Once the line containing "डिभिजन वनकार्यालय जुम्लाद्वारा" is found in the records below, return it and each following line exactly, up to and including the line containing "राजस्व संकलन", and nothing else.

──────── PROVIDED ENTRIES ────────

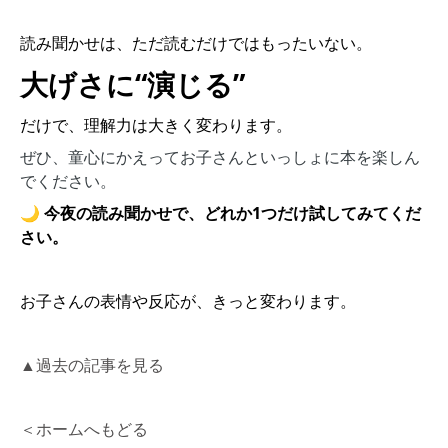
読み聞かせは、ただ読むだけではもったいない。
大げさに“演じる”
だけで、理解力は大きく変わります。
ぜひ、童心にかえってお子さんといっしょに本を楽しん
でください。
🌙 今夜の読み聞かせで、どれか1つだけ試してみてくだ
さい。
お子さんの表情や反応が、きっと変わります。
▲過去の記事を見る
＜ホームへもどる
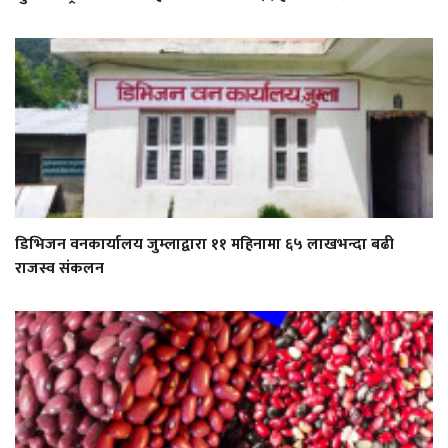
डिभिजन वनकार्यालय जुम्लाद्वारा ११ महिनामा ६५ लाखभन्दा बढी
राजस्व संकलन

────────
──────── PROVIDED ENTRIES ────────

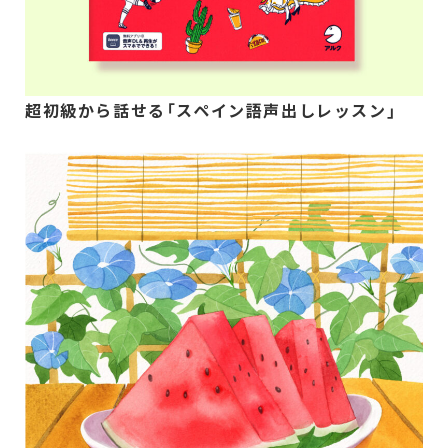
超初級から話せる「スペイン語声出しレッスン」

────────

→ **RESPONSE**
डिभिजन वनकार्यालय जुम्लाद्वारा ११ महिनामा ६५ लाखभन्दा बढी
राजस्व संकलन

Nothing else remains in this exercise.